TASK DESCRIPTION »
Only lines holding the word "Cronos" are wanted from the records; copy all of them.
BEGIN DATA TO USE
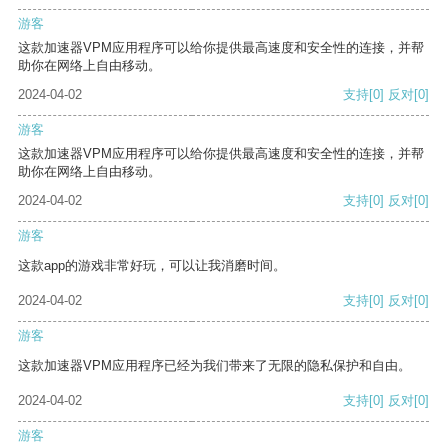
游客
这款加速器VPM应用程序可以给你提供最高速度和安全性的连接，并帮
助你在网络上自由移动。
2024-04-02
支持
[0]
反对
[0]
游客
这款加速器VPM应用程序可以给你提供最高速度和安全性的连接，并帮
助你在网络上自由移动。
2024-04-02
支持
[0]
反对
[0]
游客
这款app的游戏非常好玩，可以让我消磨时间。
2024-04-02
支持
[0]
反对
[0]
游客
这款加速器VPM应用程序已经为我们带来了无限的隐私保护和自由。
2024-04-02
支持
[0]
反对
[0]
游客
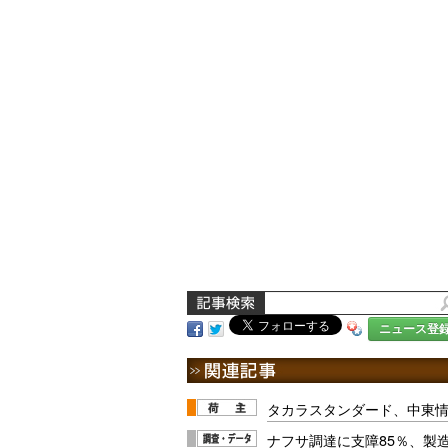
ニュース登
タカラスタンダード、中東
ナフサ調達に支障85％、製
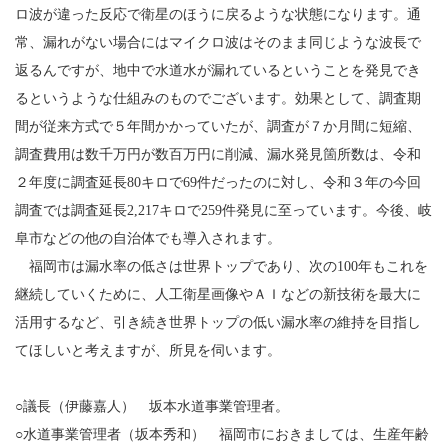
ロ波が違った反応で衛星のほうに戻るような状態になります。通
常、漏れがない場合にはマイクロ波はそのまま同じような波長で
返るんですが、地中で水道水が漏れているということを発見でき
るというような仕組みのものでございます。効果として、調査期
間が従来方式で５年間かかっていたが、調査が７か月間に短縮、
調査費用は数千万円が数百万円に削減、漏水発見箇所数は、令和
２年度に調査延長80キロで69件だったのに対し、令和３年の今回
調査では調査延長2,217キロで259件発見に至っています。今後、岐
阜市などの他の自治体でも導入されます。
福岡市は漏水率の低さは世界トップであり、次の100年もこれを
継続していくために、人工衛星画像やＡＩなどの新技術を最大に
活用するなど、引き続き世界トップの低い漏水率の維持を目指し
てほしいと考えますが、所見を伺います。
○議長（伊藤嘉人） 坂本水道事業管理者。
○水道事業管理者（坂本秀和） 福岡市におきましては、生産年齢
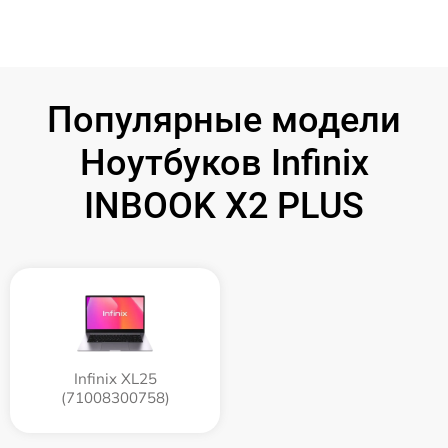
Популярные модели
Ноутбуков Infinix
INBOOK X2 PLUS
Infinix XL25
(71008300758)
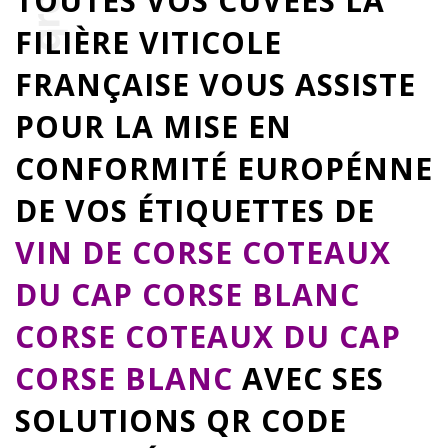
TOUTES VOS CUVÉES LA
FILIÈRE VITICOLE
FRANÇAISE VOUS ASSISTE
POUR LA MISE EN
CONFORMITÉ EUROPÉNNE
DE VOS ÉTIQUETTES DE
VIN DE CORSE COTEAUX
DU CAP CORSE BLANC
CORSE COTEAUX DU CAP
CORSE BLANC
AVEC SES
SOLUTIONS QR CODE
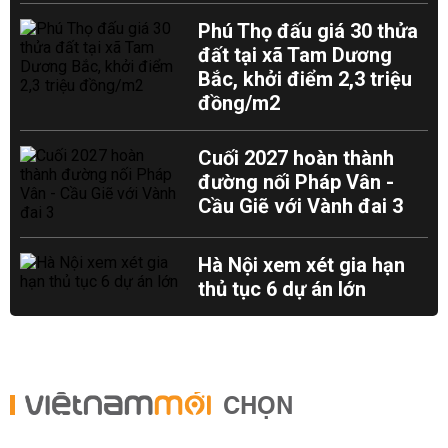
Phú Thọ đấu giá 30 thửa
đất tại xã Tam Dương
Bắc, khởi điểm 2,3 triệu
đồng/m2
Cuối 2027 hoàn thành
đường nối Pháp Vân -
Cầu Giẽ với Vành đai 3
Hà Nội xem xét gia hạn
thủ tục 6 dự án lớn
CHỌN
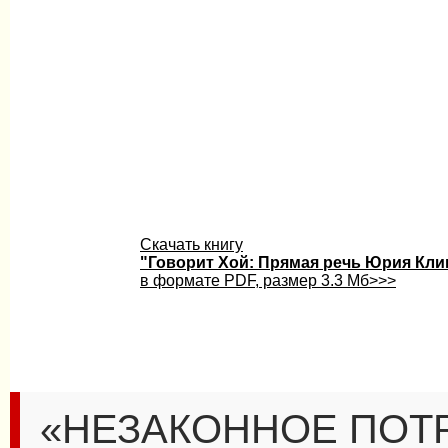
Скачать книгу
"Говорит Хой: Прямая речь Юрия Кл
в формате PDF, размер 3.3 Мб>>>
«НЕЗАКОННОЕ ПОТ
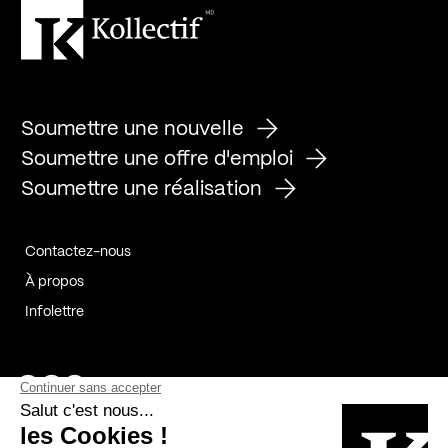
Soumettre une nouvelle
Soumettre une offre d'emploi
Soumettre une réalisation
Contactez-nous
À propos
Infolettre
Page Facebook de Kollectif
Page Instagram de Kollectif
Page Linkedin de Kollectif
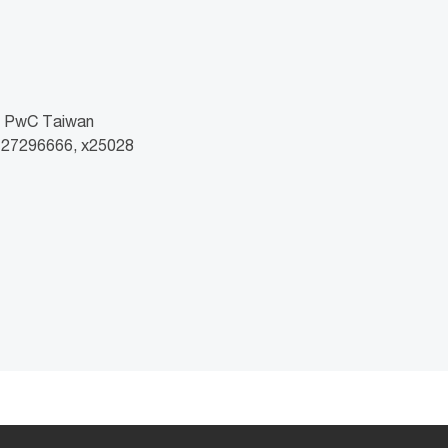
wC Taiwan
2 27296666, x25028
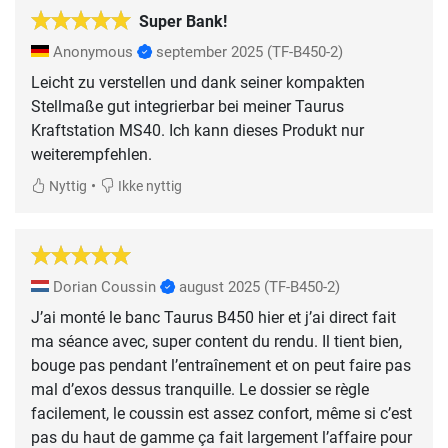
Super Bank!
Anonymous
september 2025
(TF-B450-2)
Leicht zu verstellen und dank seiner kompakten
Stellmaße gut integrierbar bei meiner Taurus
Kraftstation MS40. Ich kann dieses Produkt nur
weiterempfehlen.
•
Nyttig
Ikke nyttig
Dorian Coussin
august 2025
(TF-B450-2)
J’ai monté le banc Taurus B450 hier et j’ai direct fait
ma séance avec, super content du rendu. Il tient bien,
bouge pas pendant l’entraînement et on peut faire pas
mal d’exos dessus tranquille. Le dossier se règle
facilement, le coussin est assez confort, même si c’est
pas du haut de gamme ça fait largement l’affaire pour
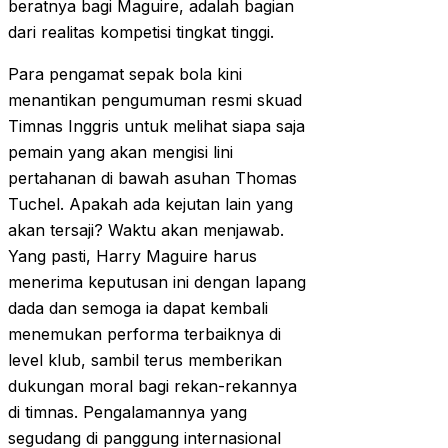
beratnya bagi Maguire, adalah bagian
dari realitas kompetisi tingkat tinggi.
Para pengamat sepak bola kini
menantikan pengumuman resmi skuad
Timnas Inggris untuk melihat siapa saja
pemain yang akan mengisi lini
pertahanan di bawah asuhan Thomas
Tuchel. Apakah ada kejutan lain yang
akan tersaji? Waktu akan menjawab.
Yang pasti, Harry Maguire harus
menerima keputusan ini dengan lapang
dada dan semoga ia dapat kembali
menemukan performa terbaiknya di
level klub, sambil terus memberikan
dukungan moral bagi rekan-rekannya
di timnas. Pengalamannya yang
segudang di panggung internasional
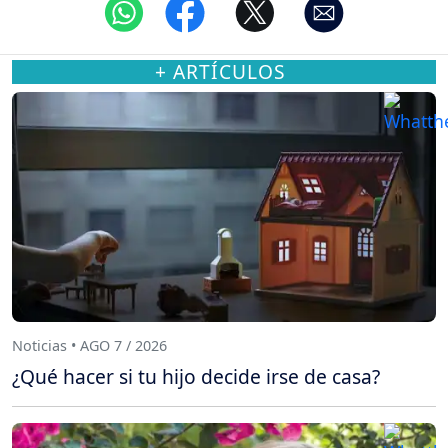
+ ARTÍCULOS
Noticias • AGO 7 / 2026
¿Qué hacer si tu hijo decide irse de casa?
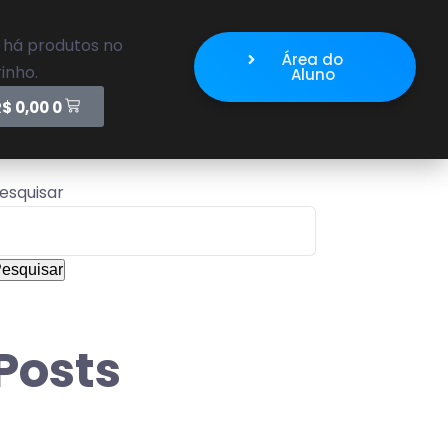
 há produtos no
Área do
inho.
Aluno
R$
0,00
0
esquisar
esquisar
Posts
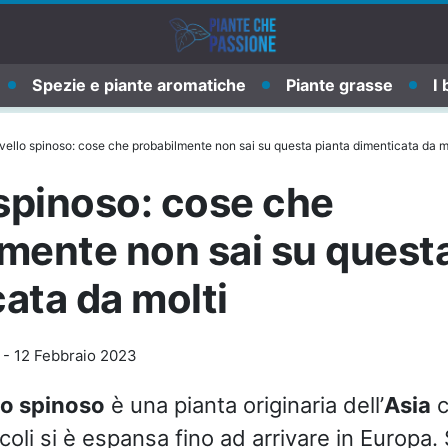
Spezie e piante aromatiche
Piante grasse
I 
ivello spinoso: cose che probabilmente non sai su questa pianta dimenticata da m
 spinoso: cose che
mente non sai su questa
ata da molti
-
12 Febbraio 2023
lo spinoso
è una pianta originaria dell’
Asia
c
coli si è espansa fino ad arrivare in Europa. S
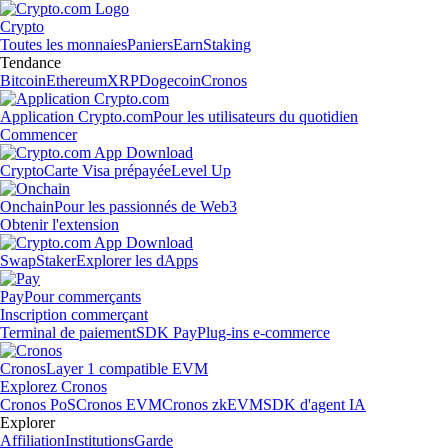
Crypto
Toutes les monnaies
Paniers
Earn
Staking
Tendance
Bitcoin
Ethereum
XRP
Dogecoin
Cronos
Application Crypto.com
Pour les utilisateurs du quotidien
Commencer
Crypto
Carte Visa prépayée
Level Up
Onchain
Pour les passionnés de Web3
Obtenir l'extension
Swap
Staker
Explorer les dApps
Pay
Pour commerçants
Inscription commerçant
Terminal de paiement
SDK Pay
Plug-ins e-commerce
Cronos
Layer 1 compatible EVM
Explorez Cronos
Cronos PoS
Cronos EVM
Cronos zkEVM
SDK d'agent IA
Explorer
Affiliation
Institutions
Garde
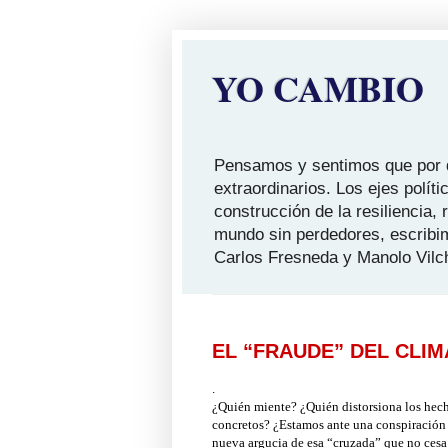
YO CAMBIO
Pensamos y sentimos que por qu
extraordinarios. Los ejes polít
construcción de la resiliencia,
mundo sin perdedores, escribi
Carlos Fresneda y Manolo Vilc
EL “FRAUDE” DEL CLIM
.
¿Quién miente? ¿Quién distorsiona los hech
concretos? ¿Estamos ante una conspiración g
nueva argucia de esa “cruzada” que no cesa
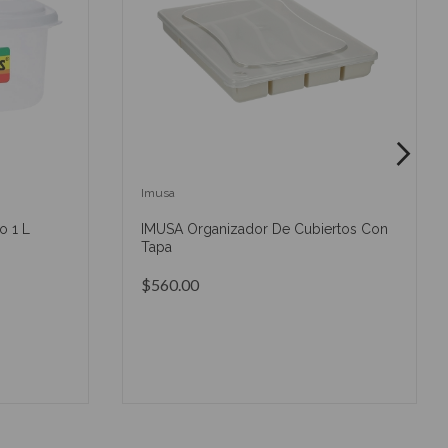
Imusa
o 1 L
IMUSA Organizador De Cubiertos Con
Tapa
$560.00
O
AÑADIR AL CARRITO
END DATA TO USE
SOLVED EXERCISE »
Cronos
Cronos
Explorez Cronos
Cronos PoS
Cronos EVM
Cronos zkEVM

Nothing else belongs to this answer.